** Data shown follows **

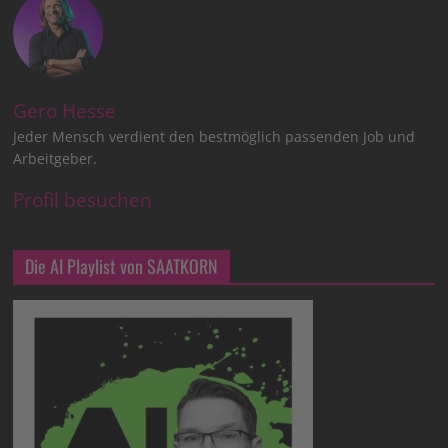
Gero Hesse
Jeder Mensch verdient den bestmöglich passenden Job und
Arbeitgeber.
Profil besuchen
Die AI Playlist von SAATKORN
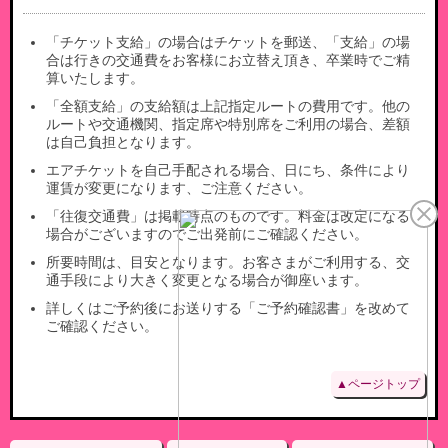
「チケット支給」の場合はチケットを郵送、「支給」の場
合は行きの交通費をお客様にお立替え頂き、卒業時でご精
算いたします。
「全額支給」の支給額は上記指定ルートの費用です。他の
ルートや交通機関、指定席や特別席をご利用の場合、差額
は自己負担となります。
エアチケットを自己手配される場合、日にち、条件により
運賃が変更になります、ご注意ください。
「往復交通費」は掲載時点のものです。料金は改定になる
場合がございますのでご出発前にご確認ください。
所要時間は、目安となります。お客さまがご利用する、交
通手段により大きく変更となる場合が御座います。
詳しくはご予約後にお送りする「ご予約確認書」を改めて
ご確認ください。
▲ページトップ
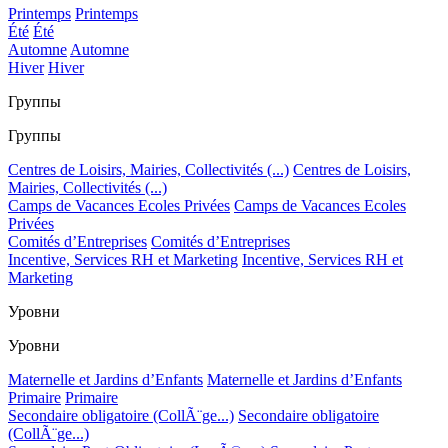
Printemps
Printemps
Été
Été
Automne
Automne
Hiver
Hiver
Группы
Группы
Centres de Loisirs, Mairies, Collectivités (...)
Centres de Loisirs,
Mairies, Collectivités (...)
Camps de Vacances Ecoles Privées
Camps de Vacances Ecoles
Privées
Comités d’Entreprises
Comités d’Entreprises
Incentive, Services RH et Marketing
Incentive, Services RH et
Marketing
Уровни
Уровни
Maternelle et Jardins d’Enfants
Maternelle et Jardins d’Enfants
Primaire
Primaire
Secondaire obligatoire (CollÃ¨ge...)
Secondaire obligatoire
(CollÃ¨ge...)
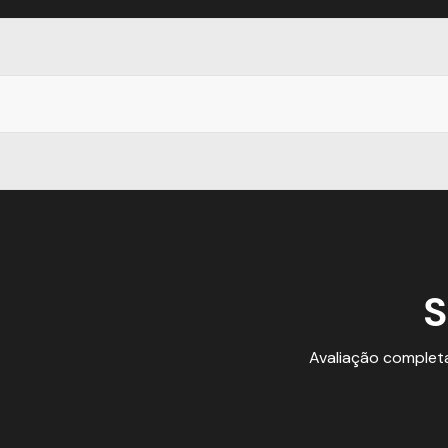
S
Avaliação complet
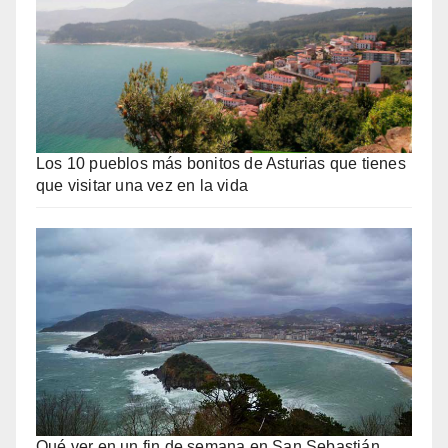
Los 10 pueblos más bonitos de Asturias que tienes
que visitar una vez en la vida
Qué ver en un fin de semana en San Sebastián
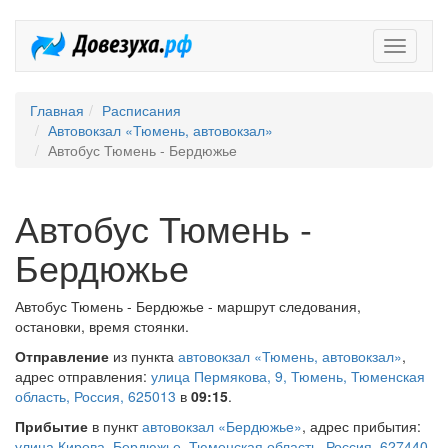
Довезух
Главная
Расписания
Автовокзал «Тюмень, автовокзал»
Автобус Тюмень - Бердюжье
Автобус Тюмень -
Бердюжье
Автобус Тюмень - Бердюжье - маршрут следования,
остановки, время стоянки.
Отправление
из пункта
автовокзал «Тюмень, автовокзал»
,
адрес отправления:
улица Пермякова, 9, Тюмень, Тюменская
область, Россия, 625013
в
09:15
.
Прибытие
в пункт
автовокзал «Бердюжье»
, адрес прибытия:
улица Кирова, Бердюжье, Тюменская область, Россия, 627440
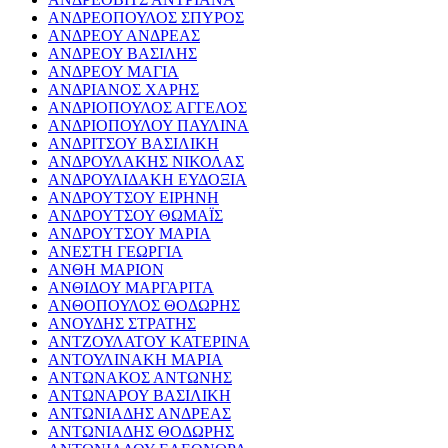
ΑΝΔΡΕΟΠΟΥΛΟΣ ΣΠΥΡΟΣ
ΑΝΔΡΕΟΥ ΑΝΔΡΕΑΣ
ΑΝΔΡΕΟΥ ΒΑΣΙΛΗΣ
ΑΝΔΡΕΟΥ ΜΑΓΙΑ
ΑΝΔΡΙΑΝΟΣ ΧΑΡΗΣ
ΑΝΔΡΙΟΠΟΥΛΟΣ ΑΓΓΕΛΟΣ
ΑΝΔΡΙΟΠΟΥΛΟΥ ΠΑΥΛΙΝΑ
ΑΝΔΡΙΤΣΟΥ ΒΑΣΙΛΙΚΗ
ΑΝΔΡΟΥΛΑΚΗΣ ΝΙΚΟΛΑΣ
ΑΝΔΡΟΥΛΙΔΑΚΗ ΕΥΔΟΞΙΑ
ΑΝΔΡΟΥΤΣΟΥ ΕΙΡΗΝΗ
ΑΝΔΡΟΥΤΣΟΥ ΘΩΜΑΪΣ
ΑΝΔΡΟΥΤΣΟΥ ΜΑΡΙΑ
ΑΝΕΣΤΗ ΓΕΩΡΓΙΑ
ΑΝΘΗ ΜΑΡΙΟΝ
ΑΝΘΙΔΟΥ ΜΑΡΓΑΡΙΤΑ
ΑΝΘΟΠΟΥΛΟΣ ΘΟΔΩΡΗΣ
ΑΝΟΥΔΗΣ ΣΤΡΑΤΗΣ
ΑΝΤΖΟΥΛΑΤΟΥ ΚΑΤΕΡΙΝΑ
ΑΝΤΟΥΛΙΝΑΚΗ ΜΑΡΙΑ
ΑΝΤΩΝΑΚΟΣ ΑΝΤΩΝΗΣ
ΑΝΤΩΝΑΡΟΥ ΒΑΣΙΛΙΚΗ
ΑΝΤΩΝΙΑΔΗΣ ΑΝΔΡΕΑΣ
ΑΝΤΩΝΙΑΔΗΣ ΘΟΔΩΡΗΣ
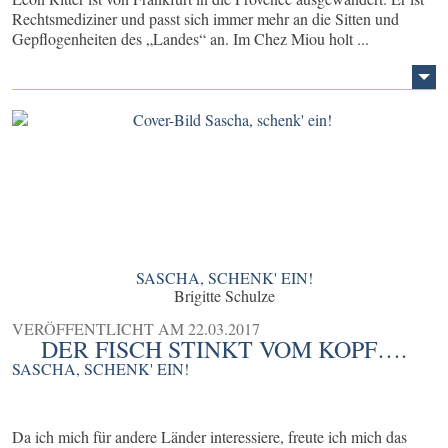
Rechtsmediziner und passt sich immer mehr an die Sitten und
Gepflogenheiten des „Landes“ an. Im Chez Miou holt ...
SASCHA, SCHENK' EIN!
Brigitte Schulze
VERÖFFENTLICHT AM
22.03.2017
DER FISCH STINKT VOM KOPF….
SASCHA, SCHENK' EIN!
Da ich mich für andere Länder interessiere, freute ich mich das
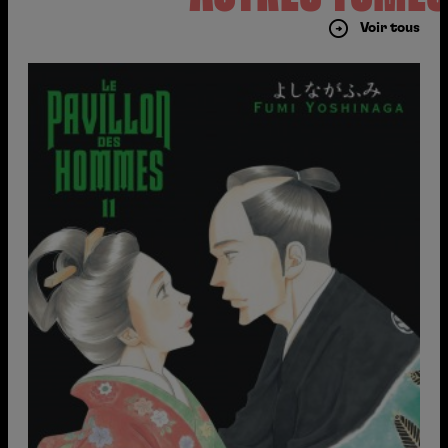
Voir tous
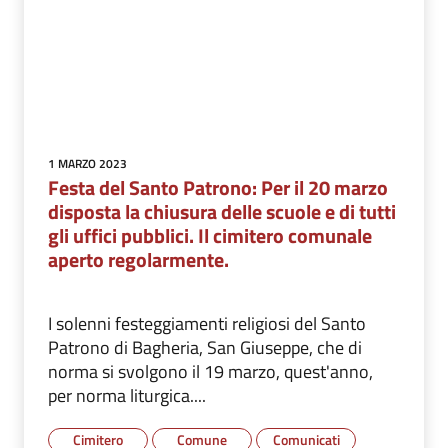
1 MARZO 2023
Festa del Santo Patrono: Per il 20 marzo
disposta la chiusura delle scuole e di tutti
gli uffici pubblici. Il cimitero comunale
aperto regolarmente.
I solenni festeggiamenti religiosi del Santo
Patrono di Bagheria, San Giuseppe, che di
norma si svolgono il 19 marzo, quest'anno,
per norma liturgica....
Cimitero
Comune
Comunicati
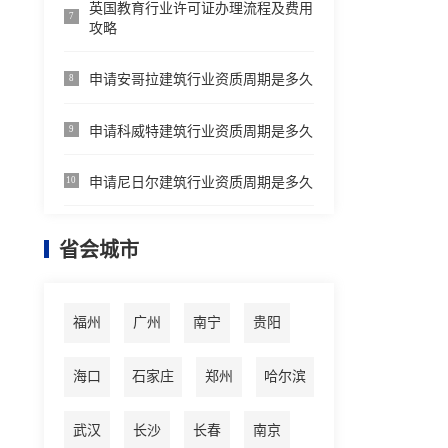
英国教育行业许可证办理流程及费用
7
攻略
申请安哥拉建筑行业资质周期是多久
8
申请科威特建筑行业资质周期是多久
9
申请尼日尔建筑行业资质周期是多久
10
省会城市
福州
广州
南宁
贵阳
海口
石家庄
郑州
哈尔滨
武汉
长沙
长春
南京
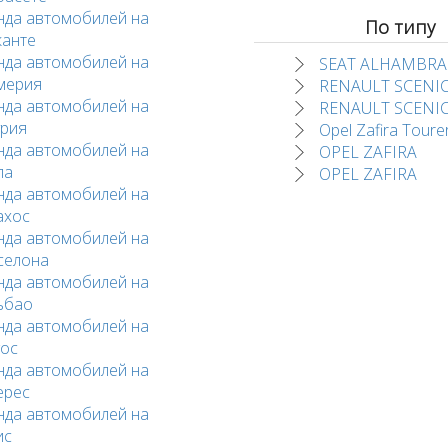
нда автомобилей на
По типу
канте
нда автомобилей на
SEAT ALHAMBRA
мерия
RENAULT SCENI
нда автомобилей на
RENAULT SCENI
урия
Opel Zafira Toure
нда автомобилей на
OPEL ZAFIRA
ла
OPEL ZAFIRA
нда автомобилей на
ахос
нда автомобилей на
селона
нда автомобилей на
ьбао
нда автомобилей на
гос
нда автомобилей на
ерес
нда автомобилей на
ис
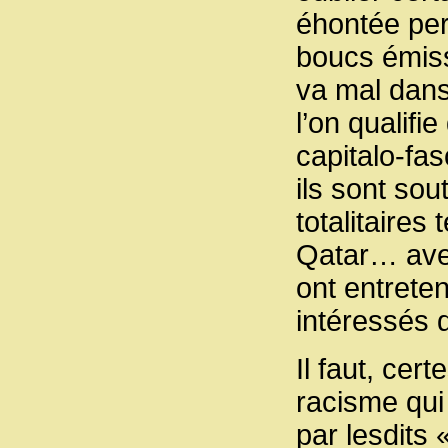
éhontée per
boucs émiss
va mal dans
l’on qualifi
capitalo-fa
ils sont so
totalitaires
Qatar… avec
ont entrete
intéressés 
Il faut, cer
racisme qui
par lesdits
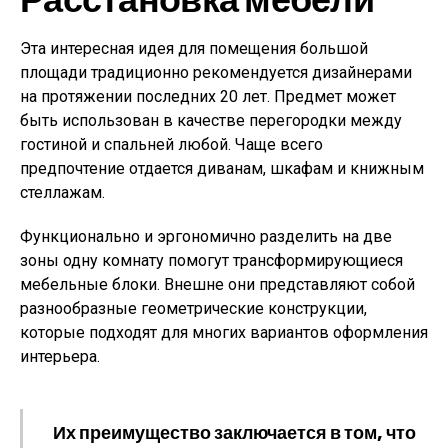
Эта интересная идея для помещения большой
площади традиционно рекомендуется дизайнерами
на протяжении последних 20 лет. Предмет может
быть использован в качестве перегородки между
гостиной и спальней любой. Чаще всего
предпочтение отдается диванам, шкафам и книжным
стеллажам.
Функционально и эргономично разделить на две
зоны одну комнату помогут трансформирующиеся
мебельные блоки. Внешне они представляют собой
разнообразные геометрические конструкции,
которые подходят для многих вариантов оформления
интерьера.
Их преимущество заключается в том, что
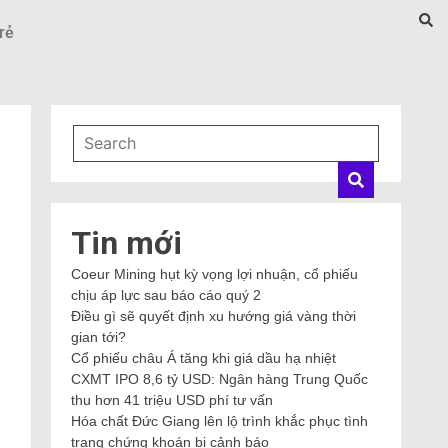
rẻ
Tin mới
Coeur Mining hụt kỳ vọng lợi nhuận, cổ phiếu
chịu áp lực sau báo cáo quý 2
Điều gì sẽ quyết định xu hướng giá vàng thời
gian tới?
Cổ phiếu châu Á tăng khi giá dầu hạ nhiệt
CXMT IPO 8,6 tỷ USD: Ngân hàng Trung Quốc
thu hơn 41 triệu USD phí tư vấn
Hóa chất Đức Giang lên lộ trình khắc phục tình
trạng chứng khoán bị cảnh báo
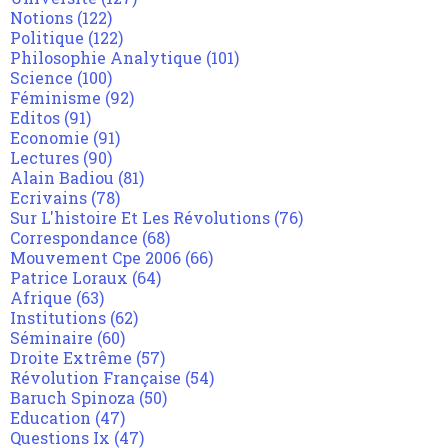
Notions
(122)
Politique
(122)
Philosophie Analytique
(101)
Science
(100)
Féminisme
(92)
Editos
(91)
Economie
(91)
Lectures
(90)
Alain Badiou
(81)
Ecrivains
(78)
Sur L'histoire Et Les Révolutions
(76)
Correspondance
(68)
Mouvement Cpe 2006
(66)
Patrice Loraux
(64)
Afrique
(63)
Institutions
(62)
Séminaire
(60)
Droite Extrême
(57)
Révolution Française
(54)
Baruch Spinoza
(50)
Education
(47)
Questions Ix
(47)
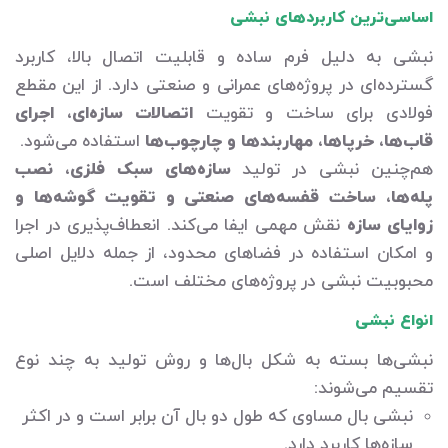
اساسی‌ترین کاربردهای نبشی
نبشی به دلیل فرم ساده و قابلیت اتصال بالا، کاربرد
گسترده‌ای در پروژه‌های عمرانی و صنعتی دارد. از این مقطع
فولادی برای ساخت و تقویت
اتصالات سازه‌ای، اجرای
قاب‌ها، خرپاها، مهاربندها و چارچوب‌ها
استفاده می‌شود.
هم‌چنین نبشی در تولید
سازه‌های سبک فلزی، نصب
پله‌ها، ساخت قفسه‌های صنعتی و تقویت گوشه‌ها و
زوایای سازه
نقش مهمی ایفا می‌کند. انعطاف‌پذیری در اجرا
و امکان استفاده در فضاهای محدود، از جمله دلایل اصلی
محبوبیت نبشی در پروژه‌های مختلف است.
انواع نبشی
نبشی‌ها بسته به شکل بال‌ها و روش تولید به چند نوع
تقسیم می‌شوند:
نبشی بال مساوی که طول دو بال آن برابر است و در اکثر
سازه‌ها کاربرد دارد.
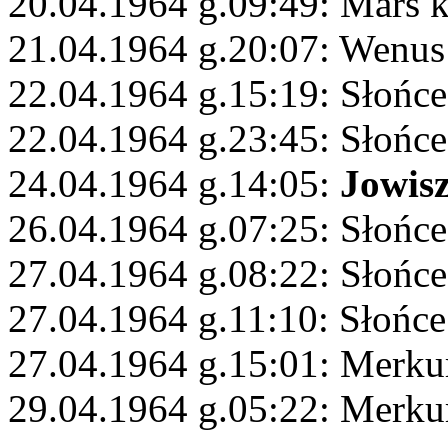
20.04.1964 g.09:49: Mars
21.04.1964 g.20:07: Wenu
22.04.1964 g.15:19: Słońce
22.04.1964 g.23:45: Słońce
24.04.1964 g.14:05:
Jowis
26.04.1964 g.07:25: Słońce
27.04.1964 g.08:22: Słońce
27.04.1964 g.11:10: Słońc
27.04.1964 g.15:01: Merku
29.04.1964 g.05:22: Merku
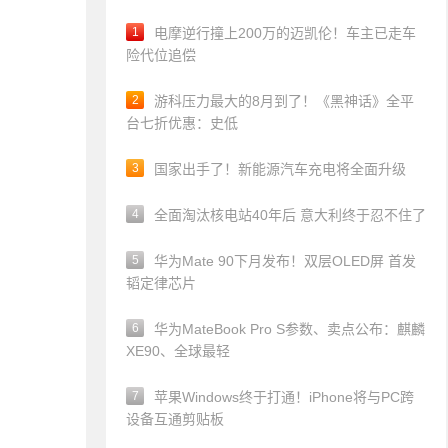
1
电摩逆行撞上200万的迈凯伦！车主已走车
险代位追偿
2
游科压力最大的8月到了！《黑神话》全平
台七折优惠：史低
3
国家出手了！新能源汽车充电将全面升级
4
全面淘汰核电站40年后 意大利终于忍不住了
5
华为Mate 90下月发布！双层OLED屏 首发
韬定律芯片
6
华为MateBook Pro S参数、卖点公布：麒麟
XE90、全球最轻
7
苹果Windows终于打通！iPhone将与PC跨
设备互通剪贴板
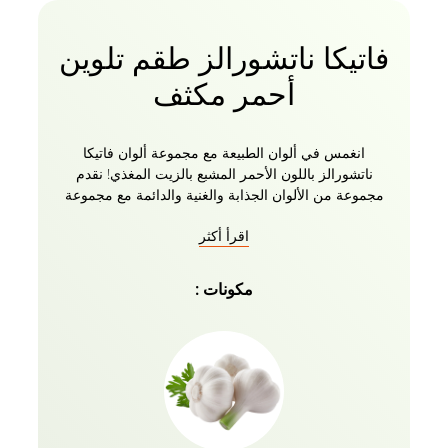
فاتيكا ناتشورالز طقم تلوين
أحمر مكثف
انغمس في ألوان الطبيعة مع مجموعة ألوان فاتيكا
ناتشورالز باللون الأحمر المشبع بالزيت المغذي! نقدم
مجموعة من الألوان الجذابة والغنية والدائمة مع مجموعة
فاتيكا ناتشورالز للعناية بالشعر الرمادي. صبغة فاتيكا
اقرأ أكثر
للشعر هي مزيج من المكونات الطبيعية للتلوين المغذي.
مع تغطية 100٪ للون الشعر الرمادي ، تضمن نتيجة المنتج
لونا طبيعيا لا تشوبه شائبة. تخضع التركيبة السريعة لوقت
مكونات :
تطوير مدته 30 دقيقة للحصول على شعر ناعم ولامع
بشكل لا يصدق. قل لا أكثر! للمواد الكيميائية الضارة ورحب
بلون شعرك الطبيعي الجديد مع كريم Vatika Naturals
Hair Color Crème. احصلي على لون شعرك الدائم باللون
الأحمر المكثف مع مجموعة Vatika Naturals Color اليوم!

** End of Data shown **

= Task brief =
Wherever the string "سازه" is found in the listing above, copy the line that contains it.

= Response =
اتصالات سازه‌ای، اجرای
سازه‌های سبک فلزی، نصب
زوایای سازه
سازه‌ها کاربرد دارد.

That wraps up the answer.